Mukherjee, in his own keynote, argued that even though Linux has achieved dominance in the server and virtualization markets, there is a "discontinuity [...] at the boundary where the host and the network meet" and argued "that the host without the network will not survive". In other words, proprietary hardware and software in the network threaten free software in the server. Even though some manufacturers are already providing a "Linux interface" in their hardware, it is often only some sort of compatibility shell which might be compared with the Ubuntu compatibility layer in Windows: it's not a real Linux.

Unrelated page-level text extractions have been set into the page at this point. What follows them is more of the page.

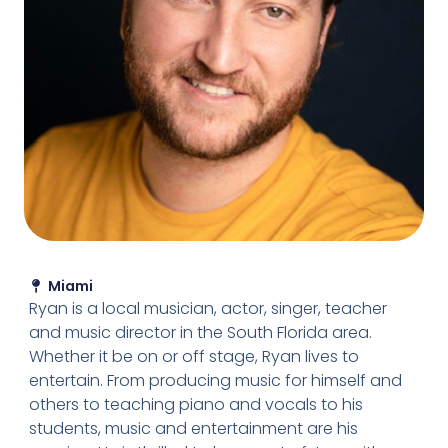
Miami
Ryan is a local musician, actor, singer, teacher
and music director in the South Florida area.
Whether it be on or off stage, Ryan lives to
entertain. From producing music for himself and
others to teaching piano and vocals to his
students, music and entertainment are his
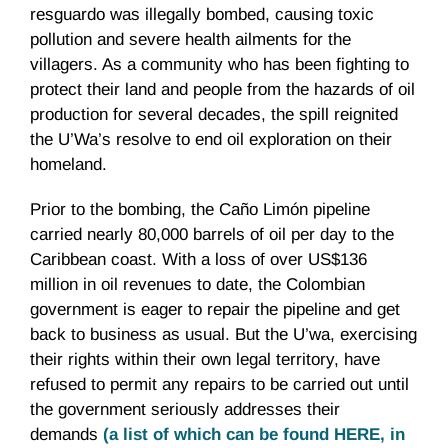
resguardo was illegally bombed, causing toxic
pollution and severe health ailments for the
villagers. As a community who has been fighting to
protect their land and people from the hazards of oil
production for several decades, the spill reignited
the U’Wa’s resolve to end oil exploration on their
homeland.
Prior to the bombing, the Caño Limón pipeline
carried nearly 80,000 barrels of oil per day to the
Caribbean coast. With a loss of over US$136
million in oil revenues to date, the Colombian
government is eager to repair the pipeline and get
back to business as usual. But the U’wa, exercising
their rights within their own legal territory, have
refused to permit any repairs to be carried out until
the government seriously addresses their
demands
(a list of which can be found HERE, in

Mukherjee pushed this idea further by saying that those companies are limiting themselves by not using the full Linux stack. He presented Linux as the "top vehicle for innovation" that provides a featureful network stack, citing VXLAN, eBPF, and Quagga as prime features used on switches. Mukherjee also praised the diversity of the user-space Linux ecosystem as something that commercial alternatives can't rival; he compared the faster Linux development to the commercial sector where similar top features stay in the beta stage for up to 3 years.

Because of its dominance in the server market, consumers are expecting a Linux-like interface on their networking gear now, which means Linux could be the standard interface all providers strive toward. As a Debian developer, I can't help but smile at the thought; if there's one thing we have not been able to do among Linux distributions, it's pretty much standardize user space in a consistent interface. POSIX is old and incomplete, the FHS is showing its age, and most distributions have abandoned LSB. Yet, the idea is certainly enticing: there is a base set of tools and applications, especially for the Linux kernel, that are standardized: iproute2, ethtool, and iptables are generally consistent across distributions, even though each distribution has its own way of using them.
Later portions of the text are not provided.